Long, 100 page, poem in three main parts. Each consists of a mixture of prose narrative (the first two parts have subtitles, often but not always naming women that appear in them) and lineated poems. The first part is set in the – rural – south, to the music of work songs, the second in the – urban – north with a more upbeat jazzy feel, and the third part (‘Kabnis’, named after a character that Toomer identified as himself) returns to the south with a more immediately harder and authoritative form, perhaps derived from increased concision.

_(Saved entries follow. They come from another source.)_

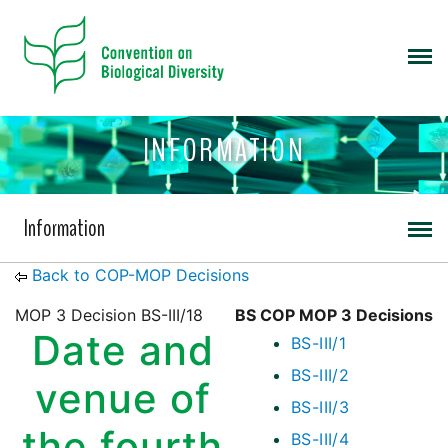
INFORMATION
Information
Back to COP-MOP Decisions
MOP 3 Decision BS-III/18
BS COP MOP 3 Decisions
Date and
BS-III/1
BS-III/2
venue of
BS-III/3
the fourth
BS-III/4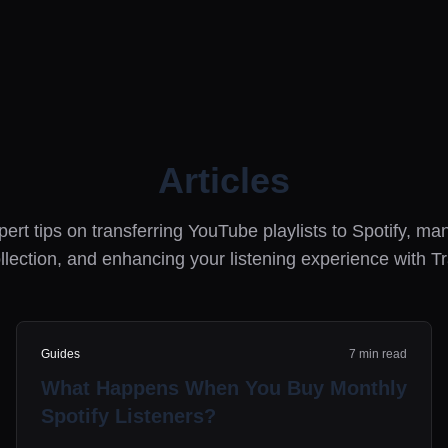
Articles
ert tips on transferring YouTube playlists to Spotify, m
llection, and enhancing your listening experience with T
Guides
7 min read
What Happens When You Buy Monthly
Spotify Listeners?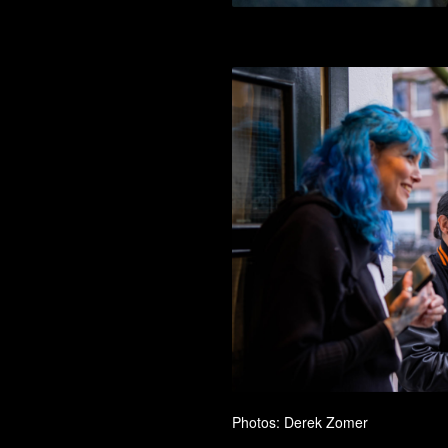
Photos: Derek Zomer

It was published in 1923, and was an important part of the “Harlem Renaissance”. One noteworthy quality of the prose was – I felt – the way that the first section treats its women with puzzlement (Louisa thinks “Where were they, these people? She’d sing, and perhaps they’d come out and join her. Perhaps Tom Burwell would come”, as Tom is being murdered by a mob for jealousy killing another of her lovers), whereas in the second the desire of men is more opaque, and the women are referred to with slang about “educated, middle class Afro-Americans who behave… snobbish” (I want to apologise for previously using the word in this blog post, which I probably did out of some sense of guilt or remorse for the use of similar terms, ones which I recognise, unlike this one, in lots of modernist literature, and trying to be matter of fact about misogyny, etc.). Perhaps the lineated poems can seen as a commentary on these sex roles.

The last section definitely seems to enact narrative and symbolic closure, as the repeating use of ‘song’ becomes ‘soul’ and a peripheral character claims that ‘sin’ is the “lies. O… th white folks… when they made th Bible lie”. It closes with an image of the sun rising for sexual love and consummation.

There is still the indeterminacy of whether “Jesus” is a lie or lied about. Part of the first section titled ‘Esther’ ends with a man, Barlo, whom Esther has spent much of her life obsessed with, recognizing her from a religious fit or trance he underwent when she was a child; at this point Esther suddenly finds Barlo repulsive, and she leaves him and her pursuit of him ,”steps out. There is no air, no street, and the town has completely disappeared”.

It’s shape / music is not immediately appealing, and its closure frustrated what was a sense of importance for the just mentioned scene and its universality.

However, there are moments to enjoy independent of those narrative tensions, such as the gradually more self conscious use of rich diction, the poetic / universal feel to some of the later lineated poems, and the sense of impermanent / threatened beauty in lives and ways of life (which his letters remarked on), especially the interplay of characters coming to terms with racism: “I came back to tell you, brother, that white faces are the petals of roses. That dark faces are petals of dusk. That I am going out to gather petals” (Bona and Paul).